Firestein et al(1) foram os primeiros a observar que muitas manifestações clínicas menos específicas eram comuns às duas entidades, sendo descritas em um grupo de cinco pacientes apresentando ambos: úlceras orogenitais e inflamação auricular. Para estes autores, condrite é manifestação altamente sugestiva de PR, enquanto úlceras orogenitais o são de SB. Eritema nodoso e pseudofoliculite, embora mais comuns na SB, também ocorrem na PR, enquanto tromboses, inflamação ocular, aneurismas arteriais, artrites e lesões de natureza vasculítica em sistema nervoso central (SNC) e trato gastrintestinal são igualmente freqüentes(1). Posteriormente, outros autores descreveram casos isolados semelhantes, empregando o acróstico MAGIC proposto por Firestein(1) para classificá-los. Nesses casos, úlceras orogenitais e condrite auricular coexistiam com outras manifestações típicas, algumas vezes sem necessariamente preencher os critérios de classificação necessários para SB ou PR(5-10), assim como no caso aqui apresentado. Uma breve revisão das características clínicas desses casos é apresentada na Tabela 1.

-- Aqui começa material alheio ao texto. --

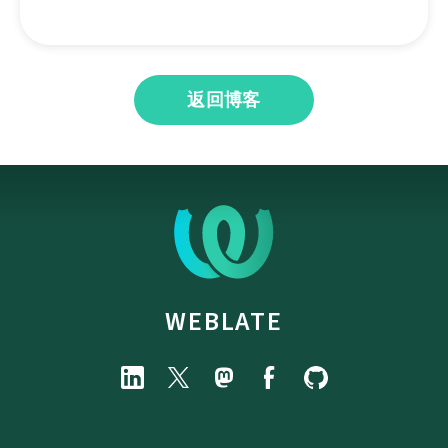
返回博客
WEBLATE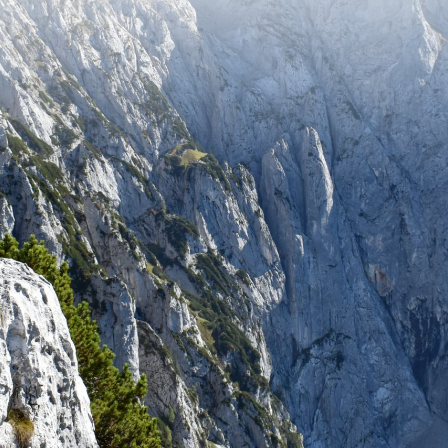
tay up to date with recent adventures and travel tip
SUBSCRIBE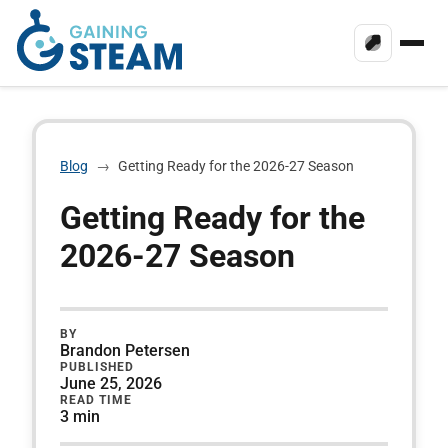
Blog
→
Getting Ready for the 2026-27 Season
Getting Ready for the
2026-27 Season
BY
Brandon Petersen
PUBLISHED
June 25, 2026
READ TIME
3 min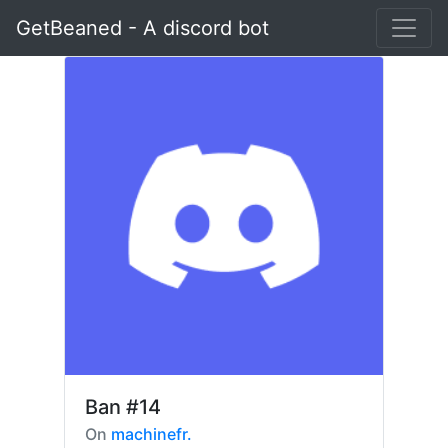
GetBeaned - A discord bot
Ban
#14
On
machinefr.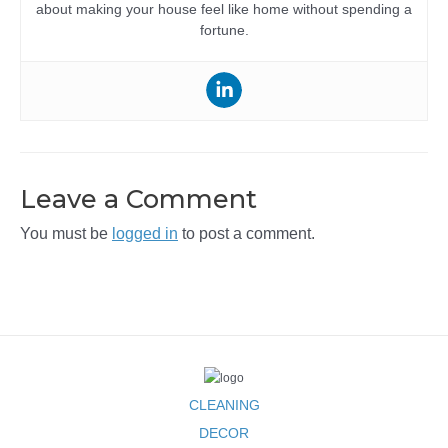
about making your house feel like home without spending a
fortune.
Leave a Comment
You must be
logged in
to post a comment.
CLEANING
DECOR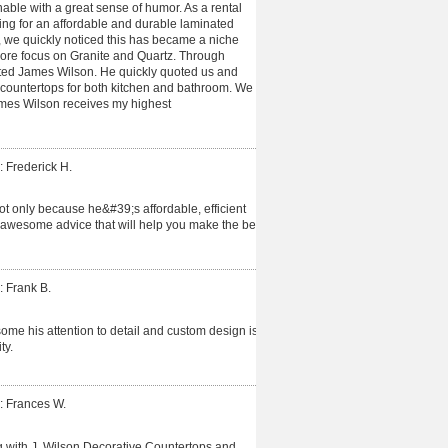
able with a great sense of humor. As a rental
ing for an affordable and durable laminated
 we quickly noticed this has became a niche
more focus on Granite and Quartz. Through
cted James Wilson. He quickly quoted us and
 countertops for both kitchen and bathroom. We
James Wilson receives my highest
: Frederick H.
t only because he&#39;s affordable, efficient
 awesome advice that will help you make the best
: Frank B.
me his attention to detail and custom design is
ty.
: Frances W.
 with J. Wilson Decorative Countertops and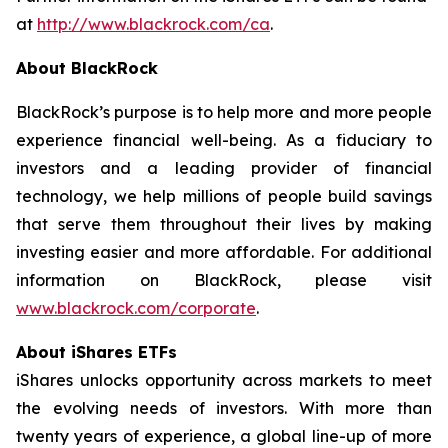
at
http://www.blackrock.com/ca
.
About BlackRock
BlackRock’s purpose is to help more and more people
experience financial well-being. As a fiduciary to
investors and a leading provider of financial
technology, we help millions of people build savings
that serve them throughout their lives by making
investing easier and more affordable. For additional
information on BlackRock, please visit
www.blackrock.com/corporate
.
About iShares ETFs
iShares unlocks opportunity across markets to meet
the evolving needs of investors. With more than
twenty years of experience, a global line-up of more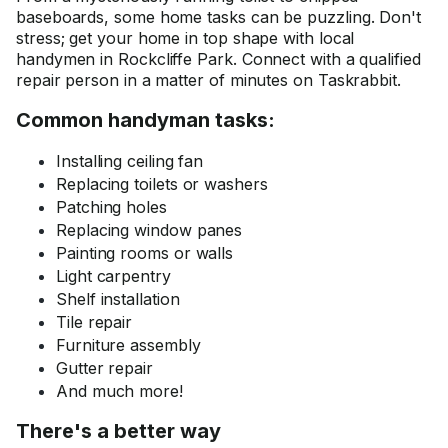
baseboards, some home tasks can be puzzling. Don't
stress; get your home in top shape with local
handymen in Rockcliffe Park. Connect with a qualified
repair person in a matter of minutes on Taskrabbit.
Common handyman tasks:
Installing ceiling fan
Replacing toilets or washers
Patching holes
Replacing window panes
Painting rooms or walls
Light carpentry
Shelf installation
Tile repair
Furniture assembly
Gutter repair
And much more!
There's a better way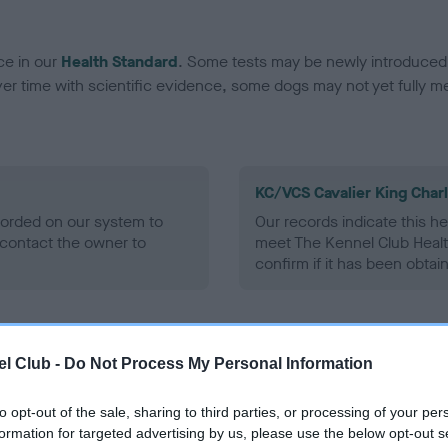
ce in our
Health Standard
. Some tests may be newly introduced f
 time with scientific evidence, some dogs may not yet fully me
KC/VCS Cavalier King Char
ecorded on our system to
Our records indicate this he
contact the owner to
meet The Kennel Club Healt
confirm if it has been obtai
l Club -
Do Not Process My Personal Information
to opt-out of the sale, sharing to third parties, or processing of your per
formation for targeted advertising by us, please use the below opt-out s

No caso apresentado, as opções terapêuticas foram sendo sucessivamente tentadas baseando-se no diagnóstico inicial de SB: colchicina e talidomida podem ser usados na prevenção das recidivas de lesões mucocutâneas (os dois avaliados em ensaios clínicos controlados), embora apresentando resultados apenas modestos(11,12). Terapia imunossupressora foi iniciada com azatioprina, sendo esta a medicação mais adequadamente estudada na SB. Ela efetivamente demonstrou melhorar o prognóstico da função ocular em longo prazo(13), com sua eficácia avaliada em ensaio clínico controlado. Nesse estudo, além da redução significativa na ocorrência de episódios de uveíte ao longo de dois anos de seguimento, houve também redução na freqüência de úlceras orais, genitais e artrites no grupo em uso de azatioprina(14). Redução na freqüência de episódios de artrites e lesões mucocutâneas também foi demonstrada com o uso de penicilina benzatina, num estudo randomizado e controlado que comparou colchicina isolada contra a associação de colchicina com penicilina benzatina (antígenos estreptocócicos são considerados potenciais desencadeadores da SB)(15,16). O uso de agentes biológicos anti-TNF é descrito com sucesso em séries e relatos de casos, tanto para SB(17) como para PR(18). A experiência terapêutica com a síndrome MAGIC se resume aos relatos de casos, com sucesso descrito para o uso de dapsona(5) e pentoxifilina(8).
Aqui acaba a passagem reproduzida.